Waldbühne Berlin

Ich setze heute die Reihe meiner regionalkundlichen Berichte mit dem Konzert der Rolling Stones in der Berliner Waldbühne fort. Auch wenn ich meine beiden Tickets verkauft hatte und den Eindruck haben muss, dass alle Fans, die im Gegensatz zu mir zur Waldbühne gepilgert sind, voll begeistert waren.

Derweil ich mich – gewissermaßen wohl tiefenpsychologisch – mit dem inneren Disput zu beschäftigen hatte, ob es nämlich besser sei, seinem Gefühl zu gehorchen, liebe alte Erinnerungen zu bedienen und dem Konzert beizuwohnen oder vor Schlangestehen am Eingang, Stehen bei statt Sitzen auf den gebuchten Plätzen und 34 Grad Abendtemperatur zu kneifen.

Also, sagen wir mal so, ich kann mit meiner Kneife leben. Ich hatte meine beiden superteuren Tickets bei ebay eingehängt, fair nur mit meinem Einkaufspreis ausgepreist, und war überhäuft worden von Anfragen, sodass mir ob meines Tuns zwischenzeitlich und bis zuletzt größte Bedenken kamen. Gehste doch oder gehste nich ….???

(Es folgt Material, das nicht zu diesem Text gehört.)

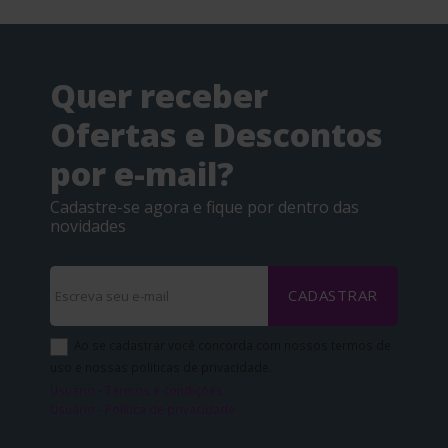
Quer receber
Ofertas e Descontos
por e-mail?
Cadastre-se agora e fique por dentro das
novidades
CADASTRAR
Ao se cadastrar você concorda com nossos termos de
uso e nossas politicas de privacidade.
Usuário - Termos e condições
Usuário - Política de privacidade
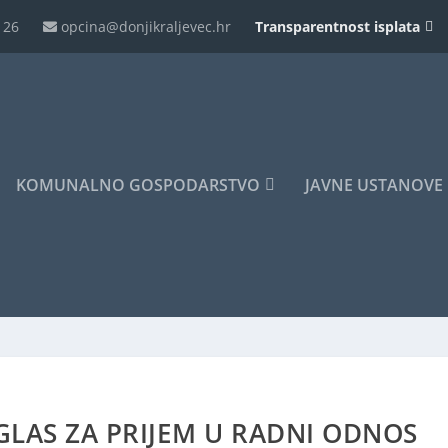
126
opcina@donjikraljevec.hr
Transparentnost isplata
KOMUNALNO GOSPODARSTVO
JAVNE USTANOVE
OGLAS ZA PRIJEM U RADNI ODNOS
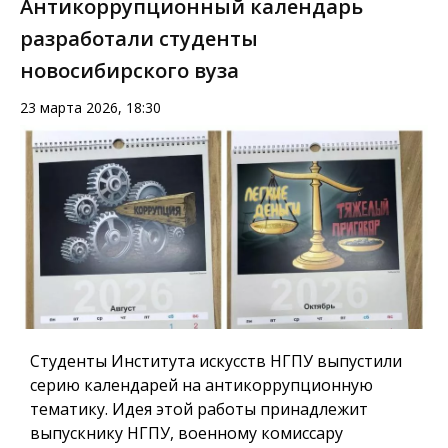
Антикоррупционный календарь
разработали студенты
новосибирского вуза
23 марта 2026, 18:30
Студенты Института искусств НГПУ выпустили
серию календарей на антикоррупционную
тематику. Идея этой работы принадлежит
выпускнику НГПУ, военному комиссару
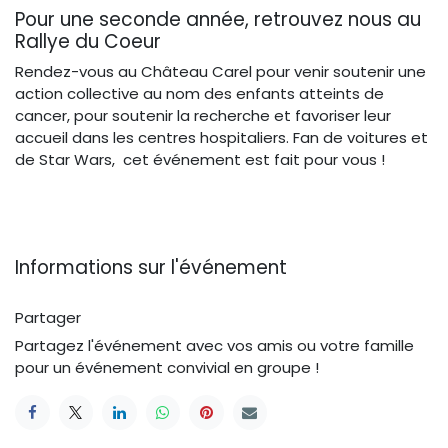
Pour une seconde année, retrouvez nous au
Rallye du Coeur
Rendez-vous au Château Carel pour venir soutenir une
action collective au nom des enfants atteints de
cancer, pour soutenir la recherche et favoriser leur
accueil dans les centres hospitaliers. Fan de voitures et
de Star Wars, cet événement est fait pour vous !
Informations sur l'événement
Partager
Partagez l'événement avec vos amis ou votre famille
pour un événement convivial en groupe !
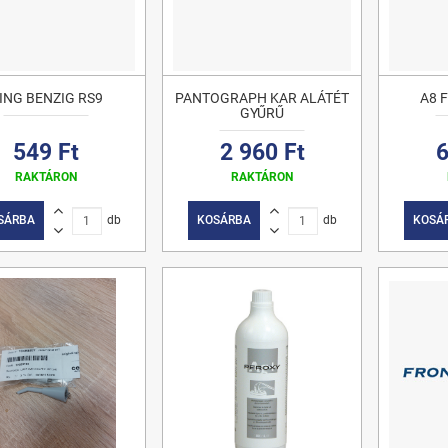
ING BENZIG RS9
PANTOGRAPH KAR ALÁTÉT
A8 
GYŰRŰ
549 Ft
2 960 Ft
6
RAKTÁRON
RAKTÁRON
SÁRBA
db
KOSÁRBA
db
KOSÁ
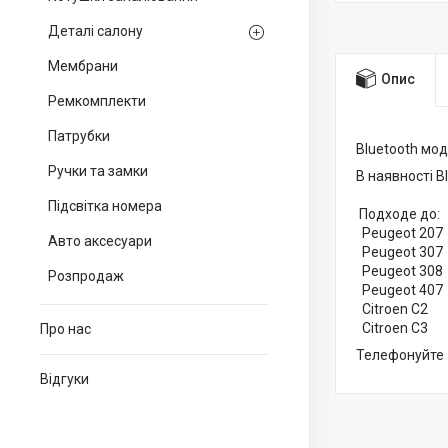
Деталі салону
Мембрани
Опис
Ремкомплекти
Патрубки
Bluetooth мод
Ручки та замки
В наявності B
Підсвітка номера
Подходе до:
Peugeot 207
Авто аксесуари
Peugeot 307
Peugeot 308
Розпродаж
Peugeot 407
Citroen С2
Citroen С3
Про нас
Телефонуйте 
Відгуки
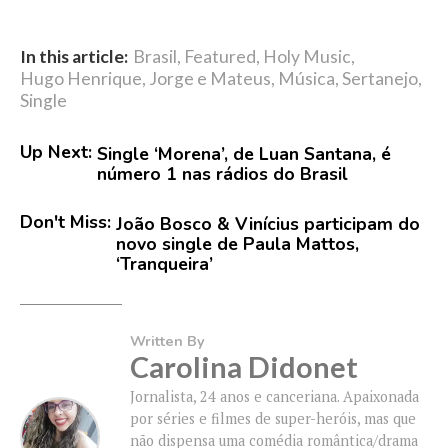
In this article:
Brasil
,
Featured
,
Holy Music
,
Hugo Henrique
,
Jorge e Mateus
,
Música
,
Sertanejo
,
Single
Up Next:
Single ‘Morena’, de Luan Santana, é
número 1 nas rádios do Brasil
Don't Miss:
João Bosco & Vinícius participam do
novo single de Paula Mattos,
‘Tranqueira’
Written By
Carolina Didonet
Jornalista, 24 anos e canceriana. Apaixonada
por séries e filmes de super-heróis, mas que
não dispensa uma comédia romântica/drama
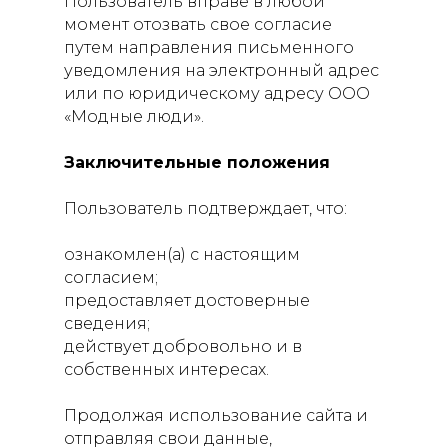
Пользователь вправе в любой
момент отозвать свое согласие
путем направления письменного
уведомления на электронный адрес
или по юридическому адресу ООО
«Модные люди».
Заключительные положения
Пользователь подтверждает, что:
ознакомлен(а) с настоящим
согласием;
предоставляет достоверные
сведения;
действует добровольно и в
собственных интересах.
Продолжая использование сайта и
отправляя свои данные,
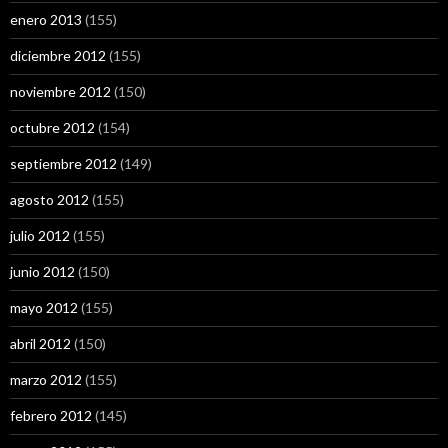
enero 2013
(155)
diciembre 2012
(155)
noviembre 2012
(150)
octubre 2012
(154)
septiembre 2012
(149)
agosto 2012
(155)
julio 2012
(155)
junio 2012
(150)
mayo 2012
(155)
abril 2012
(150)
marzo 2012
(155)
febrero 2012
(145)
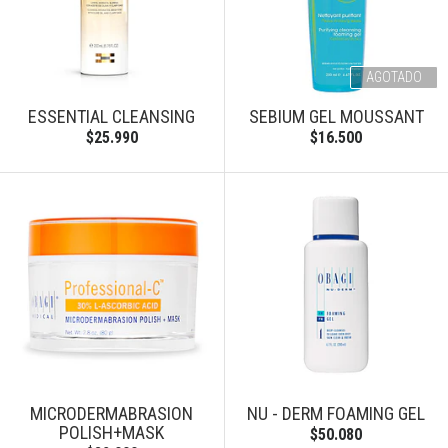
AGOTADO
ESSENTIAL CLEANSING
SEBIUM GEL MOUSSANT
$25.990
$16.500
MICRODERMABRASION
NU - DERM FOAMING GEL
POLISH+MASK
$50.080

Mein despektierliches und gleichsam hoffnungsfrohes Empfinden signalisierte mir dann quasi fazitär, dass man die guten Leutchen um Mick Jagger irgendwie nur auf die Bühne karren muss,  und dann spielen sie da in 20 Jahren auch noch …

Ich mach mir jedenfalls mal einen Dauerknoten in den Terminkalender. Sixty hieß das Event. Ich freu mich auf die Seventy. Vielleicht macht die Klimaerwärmung ja auch mal Pause.

(Übrigens waren die Käufer meiner Tickets ganz besonders Nette, die mir anschließend noch ein Video aus der Waldbühne geschickt haben. Satisfaction. Fanherz, was willst du mehr??)